Kurz po wyborach d Parlamentu Europejskiego jeszcze nie opadł, a partia rządząca już myśli o wyborach parlamentarnych. - Prezes PiS Jarosław Kaczyński wyznaczył na przyszły tydzień pierwsze posiedzenie sztabu, który będzie przygotowywał kampanię partii rządzącej przed jesiennymi wyborami parlamentarnymi - ujawnił szef kancelarii premiera Michał Dworczyk.
Dworczyk, zapytany na antenie Polsat News, czy po zwycięstwie w niedzielnych wyborach do PE, PiS jest dziś pewne zwycięstwa w wyborach parlamentarnych na jesieni, powiedział, że nie. "Dla nas ten wynik jest tak naprawdę tylko i wyłącznie mobilizacją do cięższej pracy" - podkreślił.

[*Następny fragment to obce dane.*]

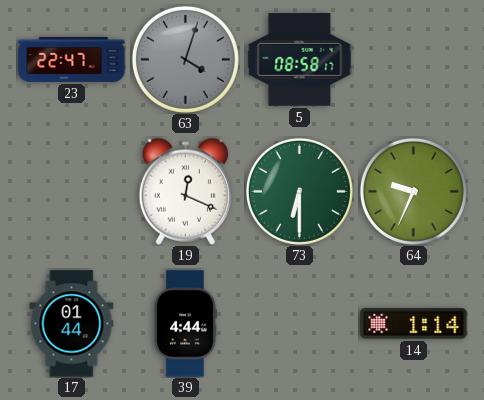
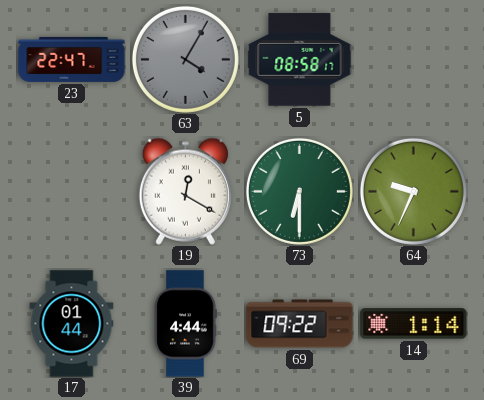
63: 4:03 -> 4:05
19: 12:19 -> 12:20
69: none -> 09:22
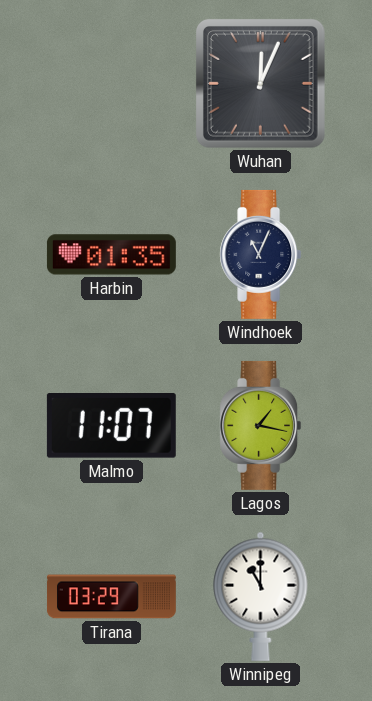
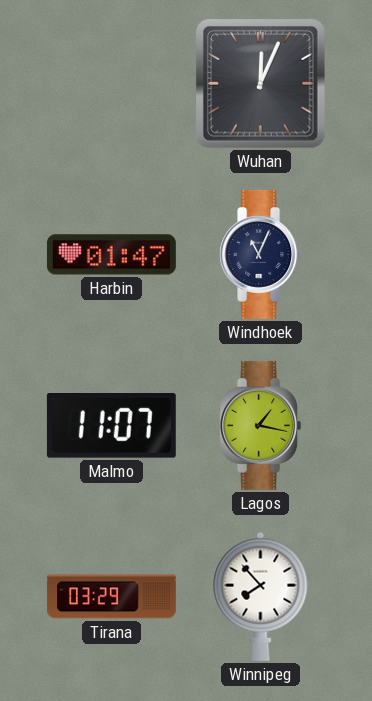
Harbin: 01:35 -> 01:47
Winnipeg: 11:00 -> 7:53
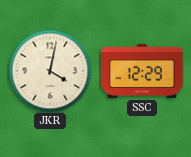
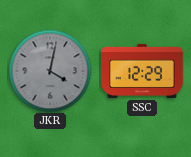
JKR dial: cream -> grey
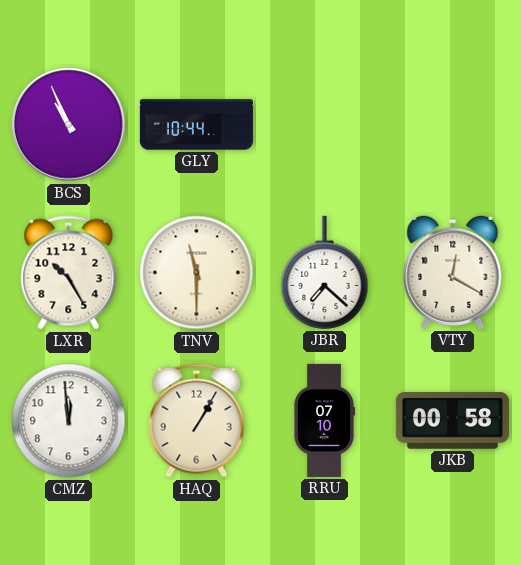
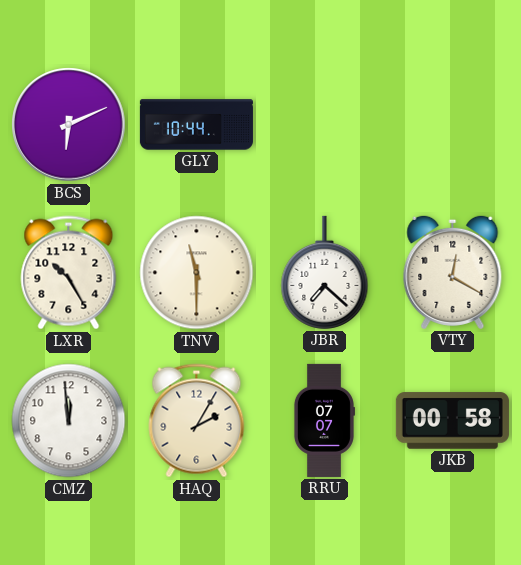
BCS: 10:56 -> 6:11
HAQ: 1:05 -> 2:05
RRU: 07:10 -> 07:07
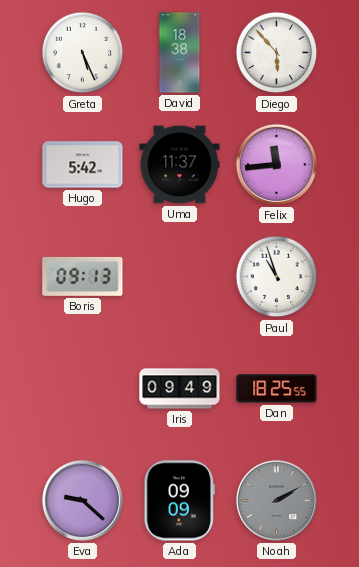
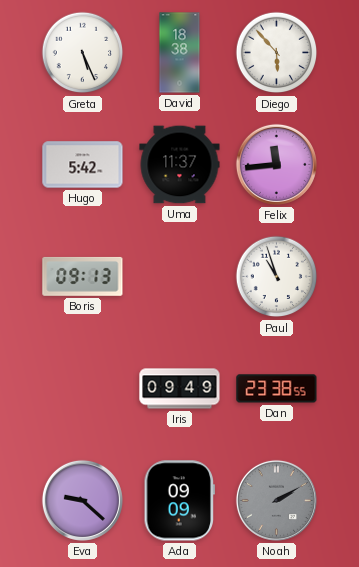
Dan: 18:25 -> 23:38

Szef KPRM poinformował w tym kontekście, że już dziś odbyło się spotkanie sztabu PiS z udziałem prezesa partii Jarosława Kaczyńskiego i premiera Mateusza Morawieckiego, podczas którego podsumowano kampanię wyborczą do europarlamentu.
Prezes Kaczyński wyznaczył na przyszły tydzień pierwsze posiedzenie sztabu, który będzie przygotowywał kampanię jesienną
- powiedział Dworczyk.
Uchylił się od odpowiedzi na pytanie o to, kto pokieruje sztabem PiS przed wyborami parlamentarnymi, stwierdzając, że będzie to decyzja prezesa PiS. Zaznaczył jednocześnie, że szef sztabu PiS w eurowyborach Tomasz Poręba "świetnie się sprawdził" i "odegra również ważną rolę jesienią".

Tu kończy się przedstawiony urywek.